Recent statistics on the growth of fixed-asset investment point to worsening market conditions for many Chinese firms, suggesting that one of the main props supporting GDP growth may now be weakening.
Figures from the National Bureau of Statistics indicate that completed fixed-asset investment (excluding investment in collective and individually-owned enterprises) reached Yn2,120bn in the period January- November 2001. This represents a rise of 16.3 per cent over the same period in 2000, a growth rate that was itself 4.6 percentage points higher than the previous period’s growth over January-November 1999. Investment growth rates have been rising since the beginning of 2000, following a sharp deceleration of growth in 1999.
The investment recovery in 2000 more or less coincides with the launch of the Great Western Development Programme, aimed at boosting infrastructure spending in the central and western provinces.

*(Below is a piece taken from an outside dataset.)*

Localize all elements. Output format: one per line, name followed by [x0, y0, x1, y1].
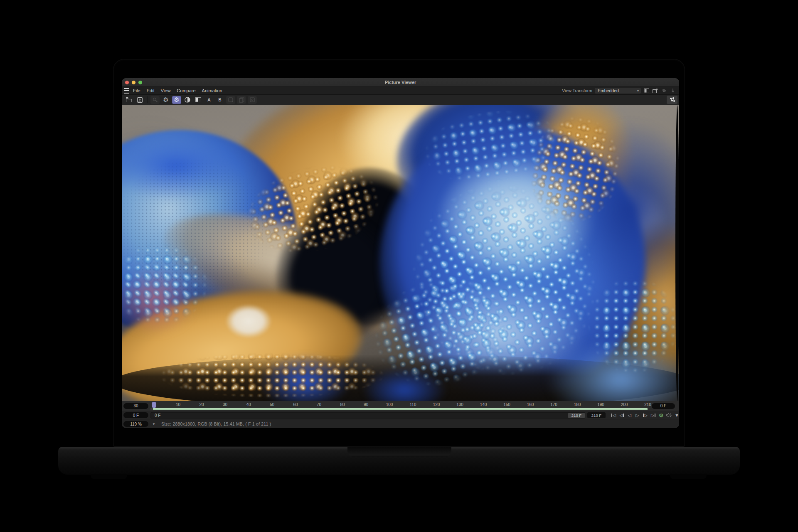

The most recent figures do show a slight westward bias in the pattern of investment growth, although the east continues to receive by far the largest share of investment in absolute terms.
The sectors experiencing the fastest growth have generally been those likely to benefit most from China’s WTO accession (for example, light industry and textiles were up 27 per cent) or those already demonstrating strong growth in private-sector demand (post and telecoms up 27.5 per cent; real estate development up 28.6 per cent).
However, the investment boom now appears to be slowing. Year-on-year growth for the months of September, October and November came in at 14.6 per cent, 13.0 per cent and 9.4 per cent respectively, suggesting a sharp deceleration at the end of the year. This may reflect weakness in the property sector after a couple of years of strong price appreciation: the bureau’s index of real estate market has been softening since April 2001.